● **ABOUT THIS TASK**: The entries below are to be written out exactly, with no images included.
** Opening MATERIALS PROVIDED block **
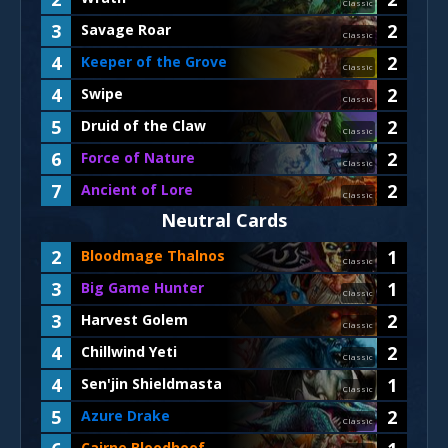
Classic
3
2
Savage Roar
Classic
4
2
Keeper of the Grove
Classic
4
2
Swipe
Classic
5
2
Druid of the Claw
Classic
6
2
Force of Nature
Classic
7
2
Ancient of Lore
Classic
Neutral Cards
2
1
Bloodmage Thalnos
Classic
3
1
Big Game Hunter
Classic
3
2
Harvest Golem
Classic
4
2
Chillwind Yeti
Classic
4
1
Sen'jin Shieldmasta
Classic
5
2
Azure Drake
Classic
Cairne Bloodhoof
** Closing MATERIALS PROVIDED block **
● **EXERCISE OUTPUT**:
Classic
3
2
Savage Roar
Classic
4
2
Keeper of the Grove
Classic
4
2
Swipe
Classic
5
2
Druid of the Claw
Classic
6
2
Force of Nature
Classic
7
2
Ancient of Lore
Classic
Neutral Cards
2
1
Bloodmage Thalnos
Classic
3
1
Big Game Hunter
Classic
3
2
Harvest Golem
Classic
4
2
Chillwind Yeti
Classic
4
1
Sen'jin Shieldmasta
Classic
5
2
Azure Drake
Classic
Cairne Bloodhoof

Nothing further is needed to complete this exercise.